Drug-lifestyle. Smoking: Increases risk of adverse CV effects. Discourage smoking.

Adverse reactions
CNS: headache, dizziness, chorea, depression, seizures, CVA.
CV: thrombophlebitis; THROMBOEMBOLISM; hypertension; edema; pulmonary embolism, MI.
EENT: worsening of myopia or astigmatism, intolerance of contact lenses.
GI: nausea, vomiting, abdominal cramps, bloating, anorexia, increased appetite, weight changes, pancreatitis, gallbladder disease.
GU: breakthrough bleeding, altered menstrual flow, dysmenorrhea, amenorrhea, endometrial cancer, cervical erosion, altered cervical secretions, enlargement of uterine fibromas, vaginal candidiasis, testicular atrophy and impotence.
Hematologic: increased norepinephrine-induced platelet aggregability.
Hepatic: cholestatic jaundice, hepatic adenoma.
Skin: melasma, rash, hirsutism or hair loss, erythema nodosum, dermatitis.
Other: possible increased risk of breast cancer, breast changes (tenderness, enlargement, secretion), gynecomastia in men.

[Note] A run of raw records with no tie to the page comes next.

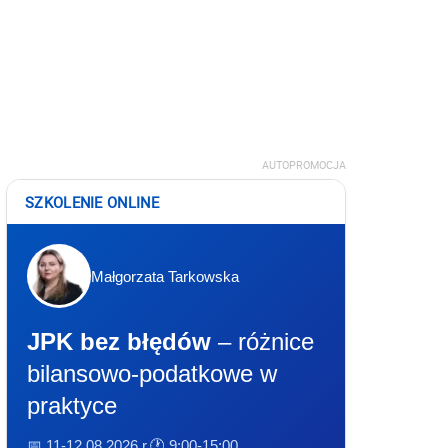
AUTOPROMOCJA
SZKOLENIE ONLINE
Małgorzata Tarkowska
JPK bez błędów
– różnice
bilansowo-podatkowe w
praktyce
📅 11-12.08.2026 r.
🕐 9:00-15:00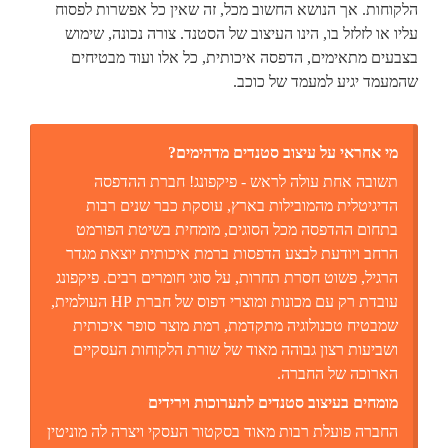
הלקוחות. אך הנושא החשוב מכל, זה שאין כל אפשרות לפסוח
עליו או לזלזל בו, הינו העיצוב של הסטנד. צורה נכונה, שימוש
בצבעים מתאימים, הדפסה איכותית, כל אלו ועוד מבטיחים
שהמעמד יגיע למעמד של כוכב.
מי אחראי על עיצוב סטנדים מדהימים?
תשובה אחת עולה לראש - פיקפונג! חברת ההדפסה
הדיגיטלית מהמובילות בארץ, עוסקת כבר שנים רבות
בתחום ההדפסה מכל הסוגים, מומחית בשיטת הפורמט
הרחב ויודעת לבצע הדפסות ברמת איכותית יוצאת מגדר
הרגיל, פשוט חסרת תחרות, על סוגי חומרים רבים. פיקפונג
עובדת רק עם מכונות ומוצרי דפוס של חברת HP העולמית,
שמבטיח טכנולוגיה מתקדמת, רמת מוצר סופר איכותית
ושביעות רצון גבוהה מאוד של שורת הלקוחות העסקיים
הארוכה של החברה.
מומחים בעיצוב סטנדים לתערוכות וירידים
החברה פועלת רבות מאוד בסקטור העסקי ויצרה לה מוניטין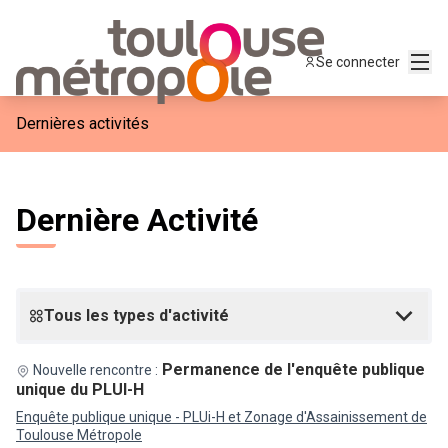
Menu
Se connecter
Dernières activités
Dernière Activité
Tous les types d'activité
Permanence de l'enquête publique
Nouvelle rencontre :
unique du PLUI-H
Enquête publique unique - PLUi-H et Zonage d'Assainissement de
Toulouse Métropole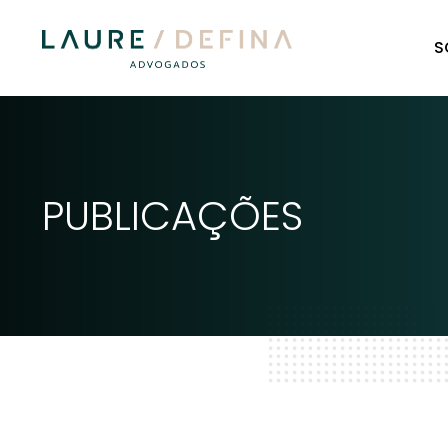
S
PUBLICAÇÕES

Effects on lab test results
• May increase levels of triglyceride, glucose, phospholipid, calcium, and clotting factors VII, VIII, IX, and X. May decrease serum folate, pyridoxine, and antithrombin III levels.
• May increase PT, INR, and norepinephrine-induced platelet aggregation.

Overdose and treatment
Serious toxicity after overdose of these drugs hasn’t been reported. Nausea may occur.
 Provide appropriate supportive care.

Special considerations
• Patient should have physical examination before therapy. Patients receiving long-term therapy should be examined yearly.
• Because of risk of thromboembolism, therapy should be discontinued at least 1 month before procedures that cause prolonged immobilization or raise the risk of thromboembolism, such as knee or hip surgery.
• Postmenopausal women who use estrogen replacement for longer than 5 years for menopausal symptoms may be at increased risk for endometrial cancer. This risk is reduced by using cyclic rather than continuous therapy and the lowest possible estrogen dosage. Adding progestins to the regimen decreases risk of endometrial hyperplasia; however, it isn’t known whether progestins affect risk of endometrial cancer.
• No evidence exists that estrogens increase the risk of breast cancer in postmenopausal women, but the relative risk of breast cancer has been shown to increase by 10% in women age 35 and older who are taking estrogen for menopausal symptoms.
• Notify pathologist about estrogen therapy when sending specimens to laboratory for evaluation.
• Monitor serum lipid levels, blood pressure, body weight, and hepatic function regularly.
Pregnant patients
• Drug is contraindicated during pregnancy.
Breast-feeding patients
• Esterified estrogens are contraindicated in breast-feeding women.

Patient education
• Tell patient to read package insert describing estrogen’s adverse effects; also give verbal explanation.
• Emphasize importance of regular physical examinations.
 ALERT Warn patient to immediately report abdominal pain; pain, numbness, or stiffness in legs or buttocks; pressure or pain in chest or shortness of breath; severe headaches; visual disturbances, such as blind spots, flashing lights, or blurriness; vaginal bleeding or discharge; breast lumps; swelling of hands or feet; yellow skin or sclera; dark urine; and light-colored stools.
• Tell diabetic patient to report elevated blood glucose level so that antidiabetic dosage can be adjusted.
• Explain to patient on cyclic therapy for postmenopausal symptoms that, although she may experience withdrawal bleeding during week off drug, fertility isn’t restored.
• Teach woman to perform routine breast self-examination.
• Advise woman of childbearing age to call immediately if she becomes pregnant.
• Teach patient methods to decrease risk of thromboembolism.

Reactions may be common, uncommon, life-threatening, or COMMON AND LIFE THREATENING.